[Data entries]
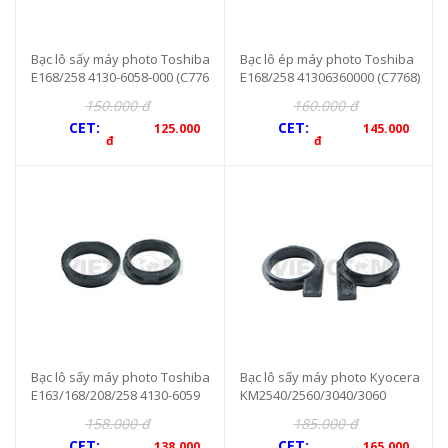
Bạc lô sấy máy photo Toshiba
Bạc lô ép máy photo Toshiba
E168/258 4130-6058-000 (C776
E168/258 41306360000 (C7768)
9) 2c/b
2c/b
150.000 đ
160.000 đ
CET:
CET:
125.000
145.000
đ
đ
Bạc lô sấy máy photo Toshiba
Bạc lô sấy máy photo Kyocera
E163/168/208/258 4130-6059
KM2540/2560/3040/3060
(7605) 2c/b
158.000 đ
185.000 đ
CET:
CET:
138.000
165.000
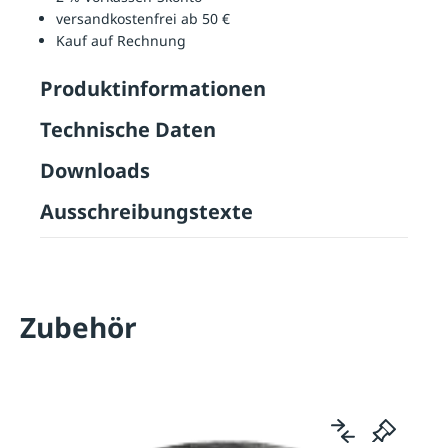
versandkostenfrei ab 50 €
Kauf auf Rechnung
Produktinformationen
Technische Daten
Downloads
Ausschreibungstexte
Zubehör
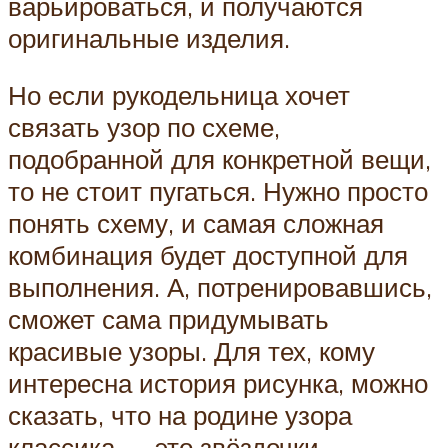
варьироваться, и получаются
оригинальные изделия.
Но если рукодельница хочет
связать узор по схеме,
подобранной для конкретной вещи,
то не стоит пугаться. Нужно просто
понять схему, и самая сложная
комбинация будет доступной для
выполнения. А, потренировавшись,
сможет сама придумывать
красивые узоры. Для тех, кому
интересна история рисунка, можно
сказать, что на родине узора
классика — это звёздочки,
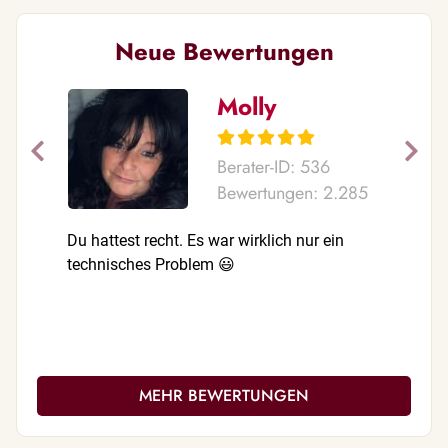
Neue Bewertungen
Molly
Berater-ID: 536
Bewertungen: 2.285
Du hattest recht. Es war wirklich nur ein
Liebe Sus
technisches Problem 😃
besonder
die Bestä
dazugehö
glücklich
durch Dic
wundervol
MEHR BEWERTUNGEN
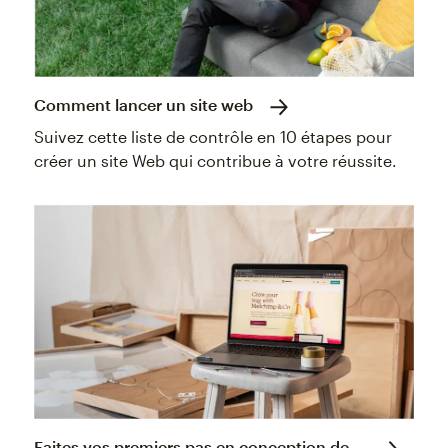
Comment lancer un site web
Suivez cette liste de contrôle en 10 étapes pour
créer un site Web qui contribue à votre réussite.
Faites vos premiers pas en conception de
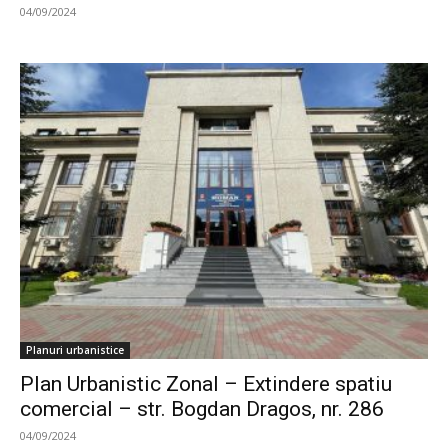
04/09/2024
Planuri urbanistice
Plan Urbanistic Zonal – Extindere spatiu
comercial – str. Bogdan Dragos, nr. 286
04/09/2024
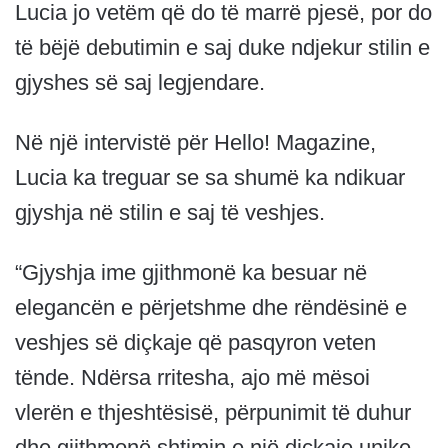
Lucia jo vetëm që do të marrë pjesë, por do
të bëjë debutimin e saj duke ndjekur stilin e
gjyshes së saj legjendare.
Në një intervistë për Hello! Magazine,
Lucia ka treguar se sa shumë ka ndikuar
gjyshja në stilin e saj të veshjes.
“Gjyshja ime gjithmonë ka besuar në
elegancën e përjetshme dhe rëndësinë e
veshjes së diçkaje që pasqyron veten
tënde. Ndërsa rritesha, ajo më mësoi
vlerën e thjeshtësisë, përpunimit të duhur
dhe gjithmonë shtimin e një diçkaje unike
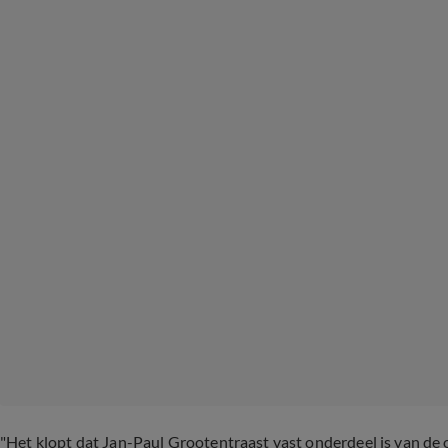
"Het klopt dat Jan-Paul Grootentraast vast onderdeel is van de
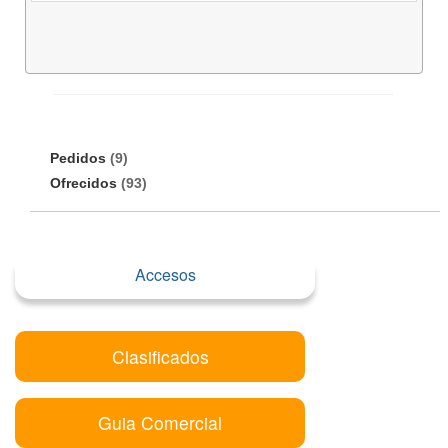
Pedidos
(9)
Ofrecidos
(93)
Accesos
Clasificados
Guia Comercial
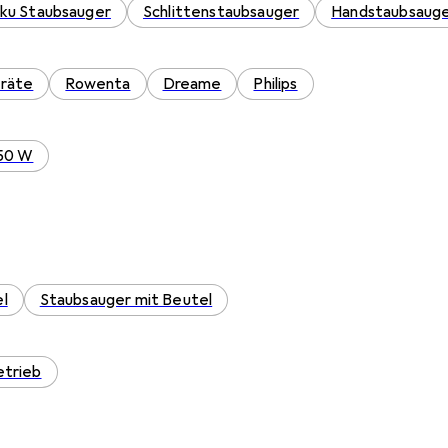
ku Staubsauger
Schlittenstaubsauger
Handstaubsaug
eräte
Rowenta
Dreame
Philips
50 W
l
Staubsauger mit Beutel
trieb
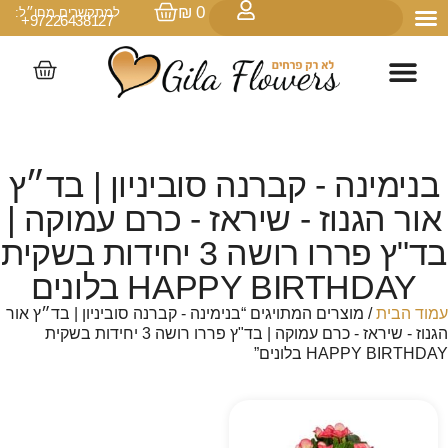
₪
0
למתקשרים מחו״ל:
97226438127+
בנימינה - קברנה סוביניון | בד״ץ
אור הגנוז - שיראז - כרם עמוקה |
בד"ץ פררו רושה 3 יחידות בשקית
HAPPY BIRTHDAY בלונים
עמוד הבית
/ מוצרים המתויגים “בנימינה - קברנה סוביניון | בד״ץ אור
הגנוז - שיראז - כרם עמוקה | בד"ץ פררו רושה 3 יחידות בשקית
HAPPY BIRTHDAY בלונים”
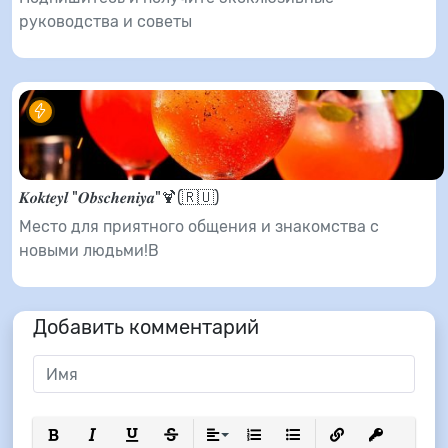
руководства и советы
𝑲𝒐𝒌𝒕𝒆𝒚𝒍 "𝑶𝒃𝒔𝒄𝒉𝒆𝒏𝒊𝒚𝒂"🍹(🇷🇺)
Место для приятного общения и знакомства с
новыми людьми!В
Добавить комментарий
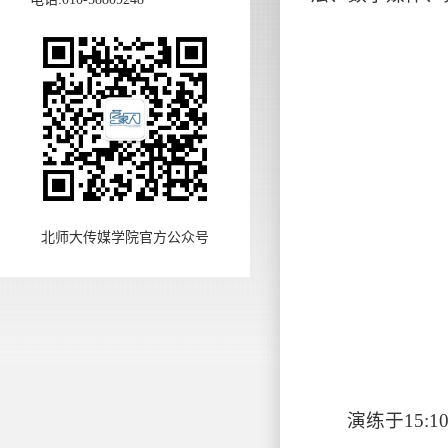
北师大传媒学院官方公众号
演练于15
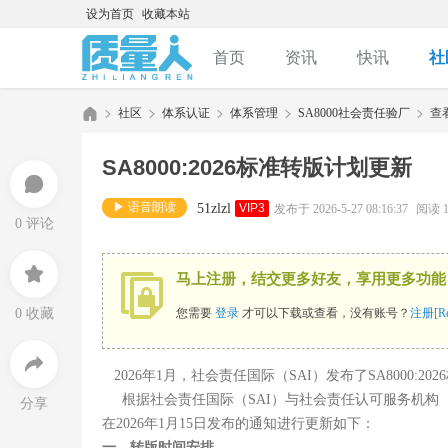
设为首页
收藏本站
首页
资讯
快讯
社
社区
体系认证
体系管理
SA8000社会责任验厂
查
积分购买卡密
SA8000:2026标准转版计划更新
质
»
›
›
›
›
▶ 语音朗读
51zlzl
VIP3
发布于 2026-5-27 08:16:37
阅读 1
0 评论
马上注册，结交更多好友，享用更多功能
0 收藏
您需要
登录
才可以下载或查看，没有账号？
注册[Reg
2026年1月，社会责任国际（SAI）发布了SA8000:20
量
根据社会责任国际（SAI）与社会责任认可服务机构（SAAS
分享
在2026年1月15日发布的通知进行更新如下：
一、转版时间安排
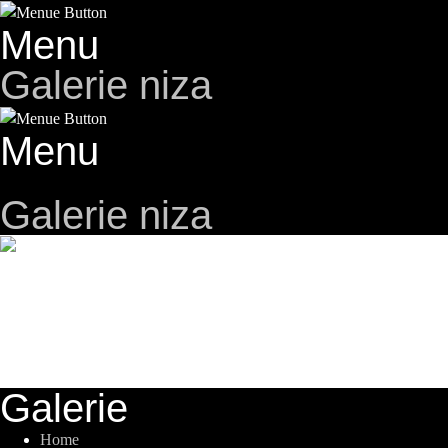
Menu
Galerie niza
Menu
Galerie niza
"Als Kind sind wir alle
Künstler"
Hommage an Pablo Picasso
Reg.-Nr. 31/2015
Galerie
Home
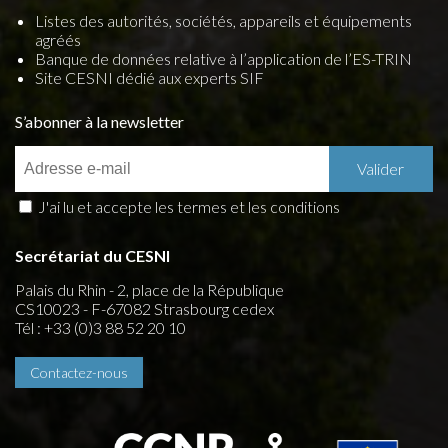
Listes des autorités, sociétés, appareils et équipements
agréés
Banque de données relative à l’application de l’ES-TRIN
Site CESNI dédié aux experts SIF
S’abonner à la newsletter
J'ai lu et accepte les termes et les conditions
Secrétariat du CESNI
Palais du Rhin - 2, place de la République
CS10023 - F-67082 Strasbourg cedex
Tél : +33 (0)3 88 52 20 10
Contactez-nous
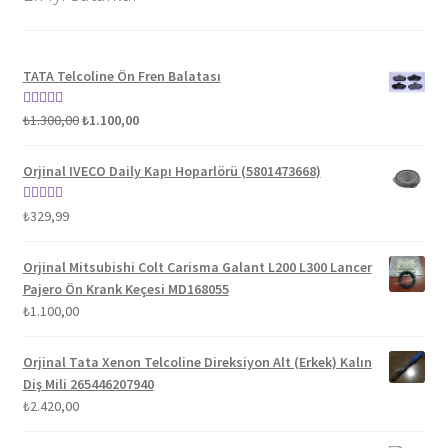
TATA Telcoline Ön Fren Balatası
Orijinal
Şu
5 üzerinden
₺
1.300,00
₺
1.100,00
fiyat:
andaki
5.00
oy aldı
₺1.300,00.
fiyat:
Orjinal IVECO Daily Kapı Hoparlörü (5801473668)
₺1.100,00.
5 üzerinden
₺
329,99
5.00
oy aldı
Orjinal Mitsubishi Colt Carisma Galant L200 L300 Lancer
Pajero Ön Krank Keçesi MD168055
₺
1.100,00
Orjinal Tata Xenon Telcoline Direksiyon Alt (Erkek) Kalın
Diş Mili 265446207940
₺
2.420,00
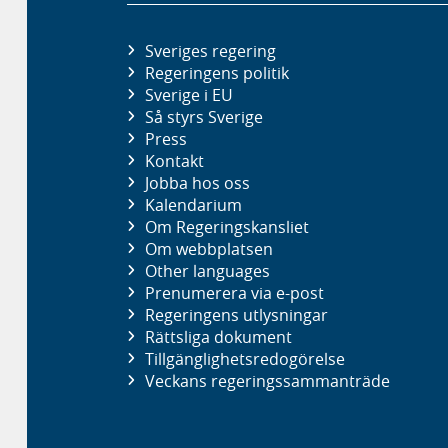
Sveriges regering
Regeringens politik
Sverige i EU
Så styrs Sverige
Press
Kontakt
Jobba hos oss
Kalendarium
Om Regeringskansliet
Om webbplatsen
Other languages
Prenumerera via e-post
Regeringens utlysningar
Rättsliga dokument
Tillgänglighetsredogörelse
Veckans regeringssammanträde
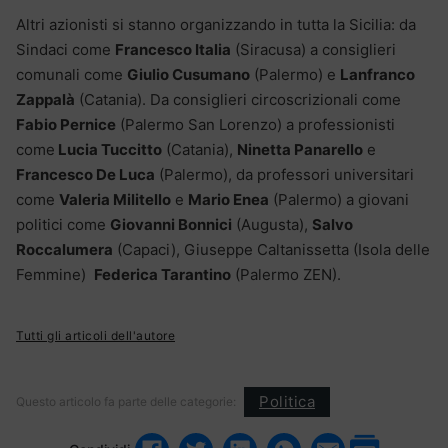
Altri azionisti si stanno organizzando in tutta la Sicilia: da
Sindaci come
Francesco Italia
(Siracusa) a consiglieri
comunali come
Giulio Cusumano
(Palermo) e
Lanfranco
Zappalà
(Catania). Da consiglieri circoscrizionali come
Fabio Pernice
(Palermo San Lorenzo) a professionisti
come
Lucia Tuccitto
(Catania),
Ninetta Panarello
e
Francesco De Luca
(Palermo), da professori universitari
come
Valeria Militello
e
Mario Enea
(Palermo) a giovani
politici come
Giovanni Bonnici
(Augusta),
Salvo
Roccalumera
(Capaci), Giuseppe Caltanissetta (Isola delle
Femmine)
Federica Tarantino
(Palermo ZEN).
Tutti gli articoli dell'autore
Politica
Questo articolo fa parte delle categorie:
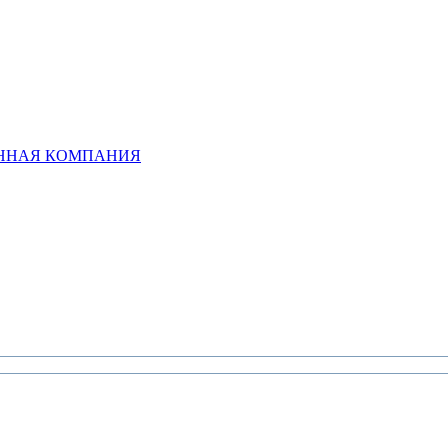
ЕННАЯ КОМПАНИЯ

Work item:
The entries are to be copied exactly, and each image is to be omitted.

Reply to the task:
Bạc lô sấy máy photo Toshiba
Bạc lô ép máy photo Toshiba
E168/258 4130-6058-000 (C776
E168/258 41306360000 (C7768)
9) 2c/b
2c/b
150.000 đ
160.000 đ
CET:
CET:
125.000
145.000
đ
đ
Bạc lô sấy máy photo Toshiba
Bạc lô sấy máy photo Kyocera
E163/168/208/258 4130-6059
KM2540/2560/3040/3060
(7605) 2c/b
158.000 đ
185.000 đ
CET:
CET:
138.000
165.000
versandkostenfrei ab 50 €
Kauf auf Rechnung
Produktinformationen
Technische Daten
Downloads
Ausschreibungstexte
Zubehör
варьироваться, и получаются
оригинальные изделия.
Но если рукодельница хочет
связать узор по схеме,
подобранной для конкретной вещи,
то не стоит пугаться. Нужно просто
понять схему, и самая сложная
комбинация будет доступной для
выполнения. А, потренировавшись,
сможет сама придумывать
красивые узоры. Для тех, кому
интересна история рисунка, можно
сказать, что на родине узора
классика — это звёздочки,
Neue Bewertungen
Molly
Berater-ID: 536
Bewertungen: 2.285
Du hattest recht. Es war wirklich nur ein
Liebe Sus
technisches Problem 😃
besonder
die Bestä
dazugehö
glücklich
durch Dic
wundervol
MEHR BEWERTUNGEN
Comment lancer un site web
Suivez cette liste de contrôle en 10 étapes pour
créer un site Web qui contribue à votre réussite.
Faites vos premiers pas en conception de
04/09/2024
Planuri urbanistice
Plan Urbanistic Zonal – Extindere spatiu
comercial – str. Bogdan Dragos, nr. 286
04/09/2024
Lucia jo vetëm që do të marrë pjesë, por do
të bëjë debutimin e saj duke ndjekur stilin e
gjyshes së saj legjendare.
Në një intervistë për Hello! Magazine,
Lucia ka treguar se sa shumë ka ndikuar
gjyshja në stilin e saj të veshjes.
“Gjyshja ime gjithmonë ka besuar në
elegancën e përjetshme dhe rëndësinë e
veshjes së diçkaje që pasqyron veten
tënde. Ndërsa rritesha, ajo më mësoi
vlerën e thjeshtësisë, përpunimit të duhur
dhe gjithmonë shtimin e një diçkaje unike
"Het klopt dat Jan-Paul Grootentraast vast onderdeel is van de
Pedidos
(9)
Ofrecidos
(93)
Accesos
Clasificados
Guia Comercial
ku Staubsauger
Schlittenstaubsauger
Handstaubsaug
eräte
Rowenta
Dreame
Philips
50 W
l
Staubsauger mit Beutel
trieb
₪
0
למתקשרים מחו״ל:
97226438127+
בנימינה - קברנה סוביניון | בד״ץ
אור הגנוז - שיראז - כרם עמוקה |
בד"ץ פררו רושה 3 יחידות בשקית
HAPPY BIRTHDAY בלונים
עמוד הבית
/ מוצרים המתויגים “בנימינה - קברנה סוביניון | בד״ץ אור
הגנוז - שיראז - כרם עמוקה | בד"ץ פררו רושה 3 יחידות בשקית
HAPPY BIRTHDAY בלונים”
руководства и советы
𝑲𝒐𝒌𝒕𝒆𝒚𝒍 "𝑶𝒃𝒔𝒄𝒉𝒆𝒏𝒊𝒚𝒂"🍹(🇷🇺)
Место для приятного общения и знакомства с
новыми людьми!В
Добавить комментарий
北师大传媒学院官方公众号
演练于15
设为首页
收藏本站
首页
资讯
快讯
社
社区
体系认证
体系管理
SA8000社会责任验厂
查
积分购买卡密
SA8000:2026标准转版计划更新
质
»
›
›
›
›
▶ 语音朗读
51zlzl
VIP3
发布于 2026-5-27 08:16:37
阅读 1
0 评论
马上注册，结交更多好友，享用更多功能
0 收藏
您需要
登录
才可以下载或查看，没有账号？
注册[Reg
2026年1月，社会责任国际（SAI）发布了SA8000:20
量
根据社会责任国际（SAI）与社会责任认可服务机构（SAAS
分享
在2026年1月15日发布的通知进行更新如下：
一、转版时间安排
Menu
Galerie niza
Menu
Galerie niza
"Als Kind sind wir alle
Künstler"
Hommage an Pablo Picasso
Reg.-Nr. 31/2015
Galerie
Home
Listes des autorités, sociétés, appareils et équipements
agréés
Banque de données relative à l’application de l’ES-TRIN
Site CESNI dédié aux experts SIF
S’abonner à la newsletter
J'ai lu et accepte les termes et les conditions
Secrétariat du CESNI
Palais du Rhin - 2, place de la République
CS10023 - F-67082 Strasbourg cedex
Tél : +33 (0)3 88 52 20 10
Contactez-nous
TATA Telcoline Ön Fren Balatası
Orijinal
Şu
5 üzerinden
₺
1.300,00
₺
1.100,00
fiyat:
andaki
5.00
oy aldı
₺1.300,00.
fiyat:
Orjinal IVECO Daily Kapı Hoparlörü (5801473668)
₺1.100,00.
5 üzerinden
₺
329,99
5.00
oy aldı
Orjinal Mitsubishi Colt Carisma Galant L200 L300 Lancer
Pajero Ön Krank Keçesi MD168055
₺
1.100,00
Orjinal Tata Xenon Telcoline Direksiyon Alt (Erkek) Kalın
Diş Mili 265446207940
₺
2.420,00
Sveriges regering
Regeringens politik
Sverige i EU
Så styrs Sverige
Press
Kontakt
Jobba hos oss
Kalendarium
Om Regeringskansliet
Om webbplatsen
Other languages
Prenumerera via e-post
Regeringens utlysningar
Rättsliga dokument
Tillgänglighetsredogörelse
Veckans regeringssammanträde
Altri azionisti si stanno organizzando in tutta la Sicilia: da
Sindaci come
Francesco Italia
(Siracusa) a consiglieri
comunali come
Giulio Cusumano
(Palermo) e
Lanfranco
Zappalà
(Catania). Da consiglieri circoscrizionali come
Fabio Pernice
(Palermo San Lorenzo) a professionisti
come
Lucia Tuccitto
(Catania),
Ninetta Panarello
e
Francesco De Luca
(Palermo), da professori universitari
come
Valeria Militello
e
Mario Enea
(Palermo) a giovani
politici come
Giovanni Bonnici
(Augusta),
Salvo
Roccalumera
(Capaci), Giuseppe Caltanissetta (Isola delle
Femmine)
Federica Tarantino
(Palermo ZEN).
Tutti gli articoli dell'autore
Politica
Questo articolo fa parte delle categorie:
ЕННАЯ КОМПАНИЯ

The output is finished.